- The Washington Times - Sunday, July 8, 2001

NHL commissioner Gary Bettman may not want to run for office anytime soon.
Just weeks ago, Bettman promised hockey fans everywhere for the umpteenth time that fiscal restraint was finally coming to hockey. Years of foolish spending by the moribund New York Rangers and a historic run of success by the thrifty New Jersey Devils taught the sport that championships simply cannot be bought. At least so the conventional wisdom went.
"I am and I believe this league is committed to an economic system that works so that we have 30 healthy teams that are all competitive," Bettman said just six weeks ago.
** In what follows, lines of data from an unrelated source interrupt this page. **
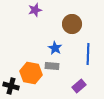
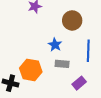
gray rectangle: (52, 66) -> (62, 64), moved

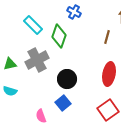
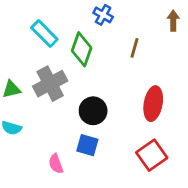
brown line: (107, 37) -> (135, 48), moved
blue square: (63, 103) -> (87, 145), turned -35

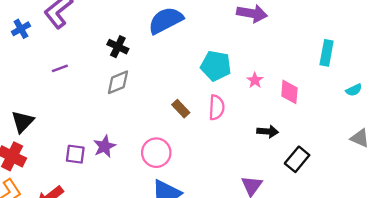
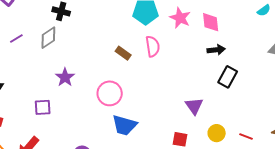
pink star: (255, 80) -> (180, 18), size x1.5
gray diamond: (118, 82) -> (48, 38), moved
black arrow: (268, 131) -> (216, 50), moved
purple star: (105, 146) -> (65, 77), moved

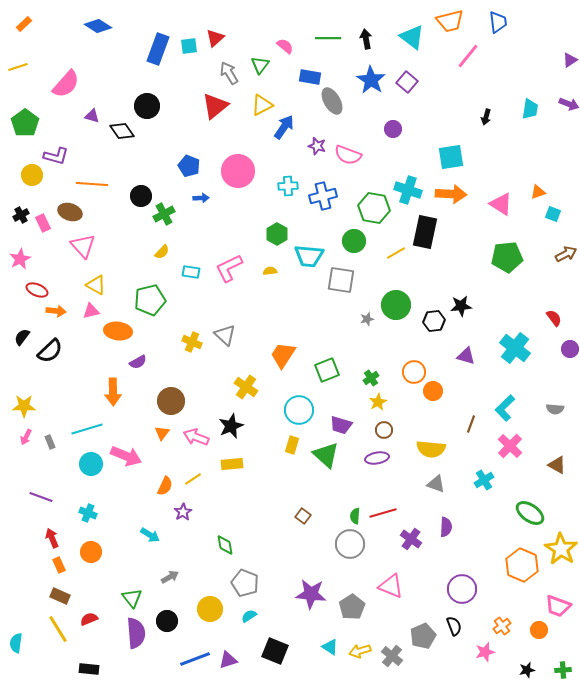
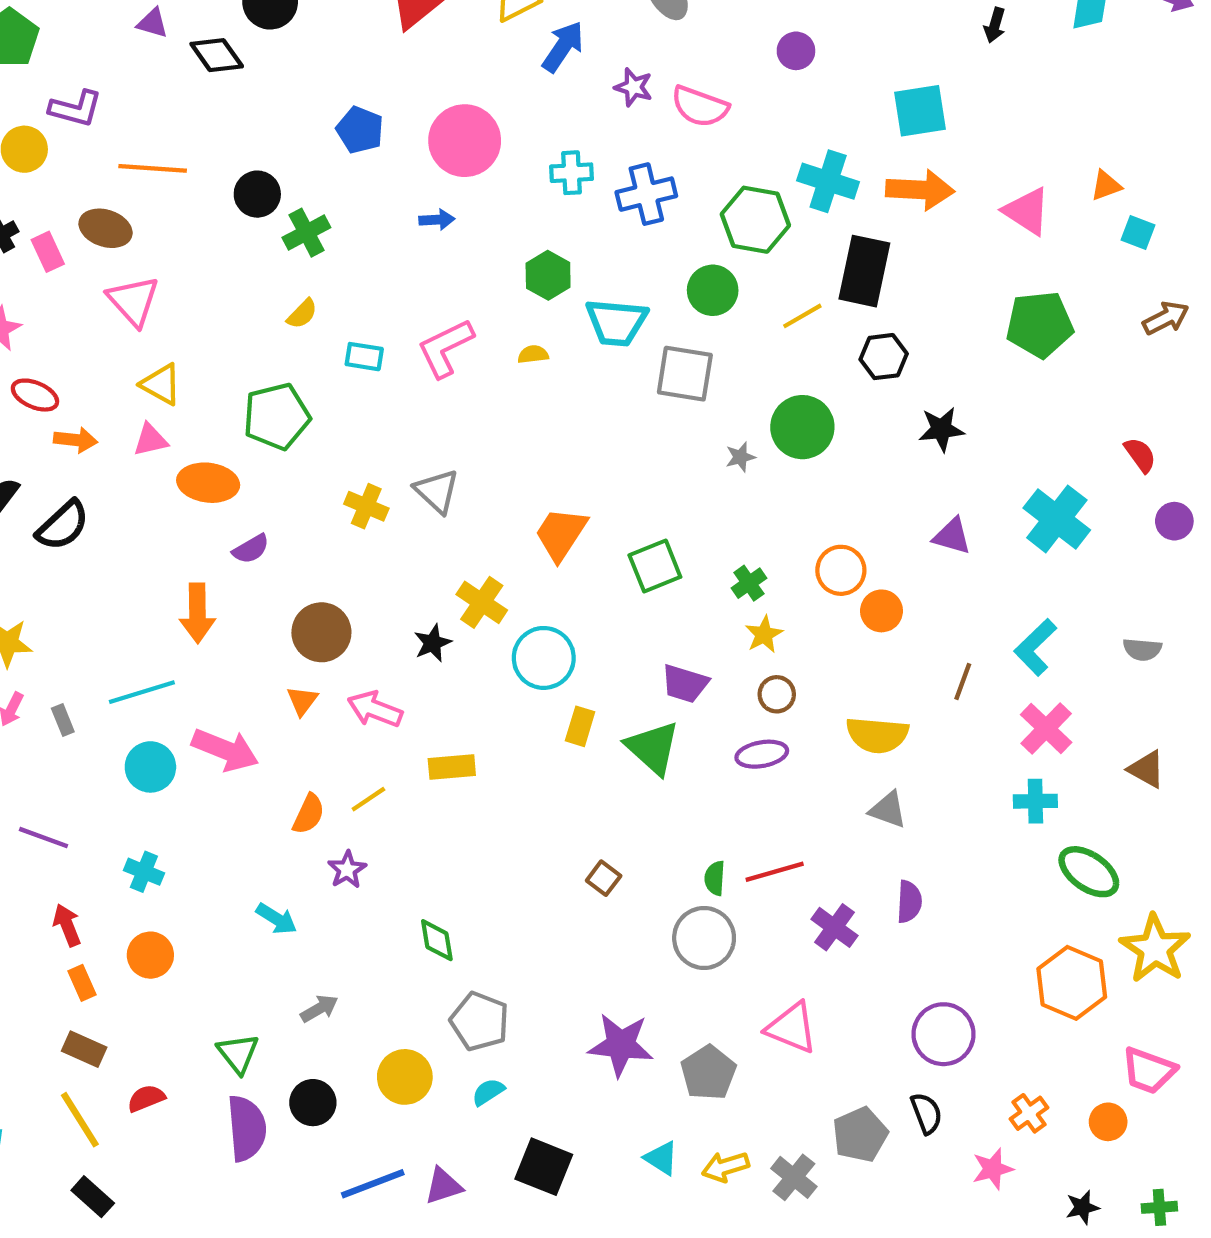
blue arrow: (201, 198) -> (437, 220), moved
black hexagon: (434, 321) -> (884, 357), moved
cyan circle: (299, 410) -> (544, 658), moved
black star: (231, 426) -> (433, 643), moved, size x0.7
cyan cross: (484, 480) -> (1035, 801), moved, turned 30
black rectangle: (89, 669) -> (93, 1197), moved, turned 36

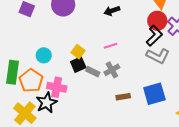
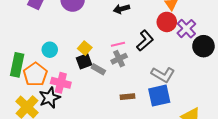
black L-shape: (154, 36) -> (145, 41), moved
gray L-shape: (158, 56) -> (163, 75), moved
gray cross: (112, 70) -> (119, 59), moved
But in just a few days' time last week, a small cartel of general managers committed to nearly $400 million in long-term contracts $260 million of that to just seven players and blew apart the system nearly beyond recognition.
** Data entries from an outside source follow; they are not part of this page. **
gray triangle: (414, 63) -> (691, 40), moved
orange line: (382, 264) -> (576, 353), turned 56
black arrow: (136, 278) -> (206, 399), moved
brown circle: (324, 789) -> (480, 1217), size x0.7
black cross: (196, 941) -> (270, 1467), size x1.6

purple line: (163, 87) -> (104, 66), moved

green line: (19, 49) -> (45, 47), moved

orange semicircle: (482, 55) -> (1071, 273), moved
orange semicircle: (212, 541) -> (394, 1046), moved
Big money certainly is not new to hockey. Elite players have been earning in excess of $6 million annually for nearly a decade. And the new spending comes on the heels of just 1.86 percent growth in the average player salary last season to $1.48 million, the smallest one-year percentage change since 1985.
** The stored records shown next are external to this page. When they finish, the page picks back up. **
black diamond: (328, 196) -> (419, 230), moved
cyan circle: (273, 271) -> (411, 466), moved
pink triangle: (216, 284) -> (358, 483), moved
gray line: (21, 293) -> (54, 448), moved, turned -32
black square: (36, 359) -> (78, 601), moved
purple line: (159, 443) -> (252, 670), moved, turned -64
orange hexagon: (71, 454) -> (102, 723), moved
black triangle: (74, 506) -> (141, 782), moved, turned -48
These most recent signings, however, position the NHL eerily close to major league baseball, the other major sports league without a salary cap. And unlike baseball, the NHL must live for three more seasons in the current system.
As much as many fans hate Texas' Alex Rodriguez and his $252 million contract, that's not the real problem with baseball's economics. The core dilemma is that about eight teams out of 30 command nearly all of the elite players and have any truly realistic shot of competing for a title. That forces the rest to market themselves in a state of rebuilding perpetually, something fans see through and tire of rather quickly.
Until recently, the NHL had seen neither the competitive imbalance nor the salary disparity baseball has. Mid-tier teams like Buffalo, Washington, Vancouver, Pittsburgh and Montreal have either competed for or won Stanley Cups in the past decade. And last season, the ratio between the top payroll and the lowest payroll, factoring out expansion teams Minnesota and Columbus, was less than 3-to-1.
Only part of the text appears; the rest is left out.